Start of INPUT

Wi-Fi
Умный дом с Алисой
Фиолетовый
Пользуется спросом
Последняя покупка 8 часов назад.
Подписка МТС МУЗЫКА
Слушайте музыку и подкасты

End of INPUT
Start of INPUT

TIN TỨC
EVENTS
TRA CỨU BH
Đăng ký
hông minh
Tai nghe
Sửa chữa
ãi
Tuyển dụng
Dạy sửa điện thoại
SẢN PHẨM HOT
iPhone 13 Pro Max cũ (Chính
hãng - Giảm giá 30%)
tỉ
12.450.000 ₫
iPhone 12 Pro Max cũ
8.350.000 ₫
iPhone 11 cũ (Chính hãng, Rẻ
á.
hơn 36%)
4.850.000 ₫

End of INPUT
Start of INPUT

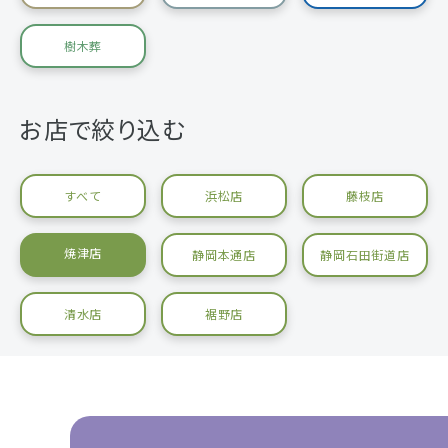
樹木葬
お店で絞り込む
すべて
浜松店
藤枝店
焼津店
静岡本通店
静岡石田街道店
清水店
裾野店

End of INPUT

ACTIVITY:
Retype only this portion of the data above: the line containing "iPhone 12 Pro Max cũ", the line containing "4.850.000 ₫", and all lines between them, exactly.

ANSWER TO THE PROBLEM:
iPhone 12 Pro Max cũ
8.350.000 ₫
iPhone 11 cũ (Chính hãng, Rẻ
á.
hơn 36%)
4.850.000 ₫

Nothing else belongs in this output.